Instructions to follow
Go through the lines below and copy each one that holds the string "Polyester".

Exercise inputs

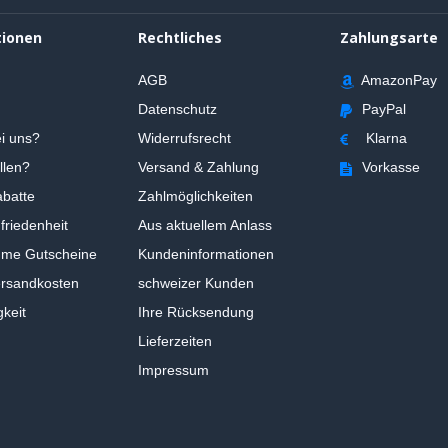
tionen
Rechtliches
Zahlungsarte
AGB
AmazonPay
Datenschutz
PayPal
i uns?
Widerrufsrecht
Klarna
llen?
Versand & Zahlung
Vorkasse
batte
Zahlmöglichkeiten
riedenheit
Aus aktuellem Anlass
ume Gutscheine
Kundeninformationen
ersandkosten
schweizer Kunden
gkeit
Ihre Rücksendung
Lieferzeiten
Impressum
* * *
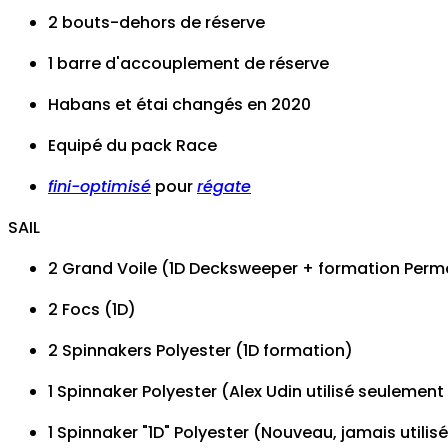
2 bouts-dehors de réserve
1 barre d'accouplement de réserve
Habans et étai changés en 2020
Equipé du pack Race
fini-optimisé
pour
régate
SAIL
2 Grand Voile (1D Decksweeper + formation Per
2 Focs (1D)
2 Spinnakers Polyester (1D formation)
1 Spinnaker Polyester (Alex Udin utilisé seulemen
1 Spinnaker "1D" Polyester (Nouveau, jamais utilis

Output of the task
2 Spinnakers Polyester (1D formation)
1 Spinnaker Polyester (Alex Udin utilisé seulemen
1 Spinnaker "1D" Polyester (Nouveau, jamais utilis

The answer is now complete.